On 2023-04-20 @angular/cdk is upgraded to version 16.0.0-rc.1 and this fixes the layout.mjs error. When Angular 16 is released. I will update this project again.
This project is created to show the Content Security Policy (CSP) error in Angular. The project is a .NET Framework 4.8 MVC application with Angular 15 embedded in it. On 2023-04-12 the project has been updated to Angular preview version 16.0.0-next.7, because in this version the keyword ngCspNonce has been added to solve CSP errors.
In order to add the CSP header, we make use of NWebSec, the configuration can be found in the Startup.Auth.cs file. To add a nonce to Style and Script tags we have added the following lines of code to the _Layout.cshtml file.
<style @Html.CspStyleNonce()></style>
<script @Html.CspStyleNonce()></script>
After the Angular project is built, we put the result in the Bundles/AngularModules folder with the following line in the angular.json file.
"outputPath": "../Bundles/AngularModules",
We have to bundle the output from Angular, we do that in the file BundleConfig.cs with
bundles.Add(new Bundle("~/Script/Bundles/AngularModules")
.IncludeDirectory("~/Bundles/AngularModules", "*.js", true));
To embed Angular we have added the following lines of code to the _Layout.cshtml file
@using NWebsec.Mvc.HttpHeaders.Csp
@{
var nonce = Html.CspStyleNonce().ToString().Replace("nonce=\"", "").Replace("\"", "");
}
<app-root ngCspNonce="@nonce"></app-root>
@Scripts.Render("~/Script/Bundles/AngularModules")

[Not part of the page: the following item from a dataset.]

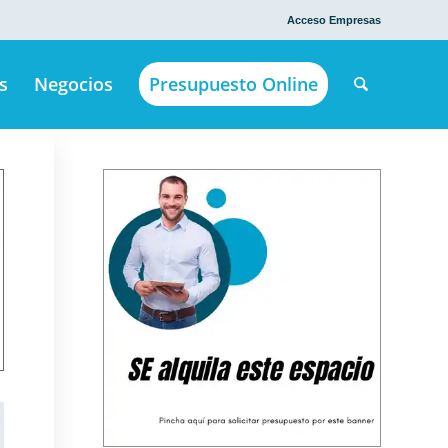
Acceso Empresas
s
Negocios
Presupuesto Online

Since this project uses .NET Framework 4.8, it will not work on Mac or Linux.
Install the .NET Framework 4.8 Developer pack
Angular
npm install
First build the Angular project
npm run build
Then start the MVC project (in Visual Studio).
Open DevTools in the browser. In the Console log (tab), you will see an error like:
Refused to apply inline style because it violates the following Content Security Policy directive: "style-src 'self' 'nonce-B/QNx75XM84YLWpnHcVPghih' fonts.googleapis.com". Either the 'unsafe-inline' keyword, a hash ('sha256-47DEQpj8HBSa+/TImW+5JCeuQeRkm5NMpJWZG3hSuFU='), or a nonce ('nonce-...') is required to enable inline execution.

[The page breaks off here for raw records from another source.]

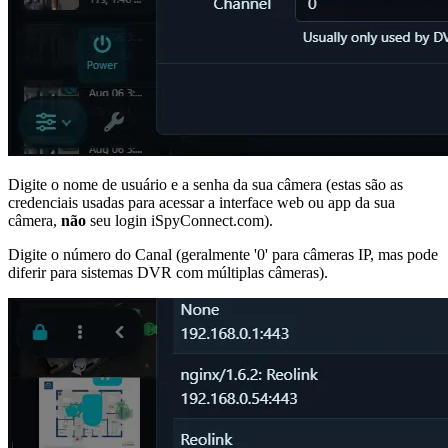
Digite o nome de usuário e a senha da sua câmera (estas são as
credenciais usadas para acessar a interface web ou app da sua
câmera,
não
seu login iSpyConnect.com).
Digite o número do Canal (geralmente '0' para câmeras IP, mas pode
diferir para sistemas DVR com múltiplas câmeras).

on line 69 of the layout.mjs from the Angular CDK.
After starting the project and refreshing the page. In DevTools you will see an CSP error for app.component.html:52.
This is triggered by:
HTML file
<p [innerHTML]="link"></p>
TS file
link: string = '<a href="https://www.google.com" style="cursor: auto; color: rgb(0, 0, 0); background-color: rgb(250, 250, 250);">Google</a>';
It is not clear how to add a nonce to the paragraph tag.
Error 1: After cloning the repository and building the MVC application for the first time. It can fail and show this error
Could not find a part of the path '~\csp-header\CspHeader\bin\roslyn\csc.exe'.
If that happens, clean and rebuild the application (in Visual Studio).
Error 2: If building the Angular project fails.
Try to run
ng update @angular/core@16.0.0-next.7 @angular/cli@16.0.0-next.7
and
ng update @angular/material@16.0.0-next.5
Then build again.
- How to embed Angular 4 in a .NET Framework 4.8 MVC project
- Add nonce to Content Security Policy in Angular
The project is updated to Angular preview version 16.0.0-next.7. In this Angular commit in Github
two new ways to fix CSP related errors are the use of ngCspNonce or CSP_NONCE. The project has been updated to use the former. The error in the layout.mjs file still exists.
Another error has been introduced by applying inline style to a paragraph tag by using the innerHTML attribute.
The generated nonces have to be the same, somehow @Html.CspStyleNonce() generated a difference nonce than @Html.CspScriptNonce(). This can be checked with 'View page source' (in Edge press CTRL + U).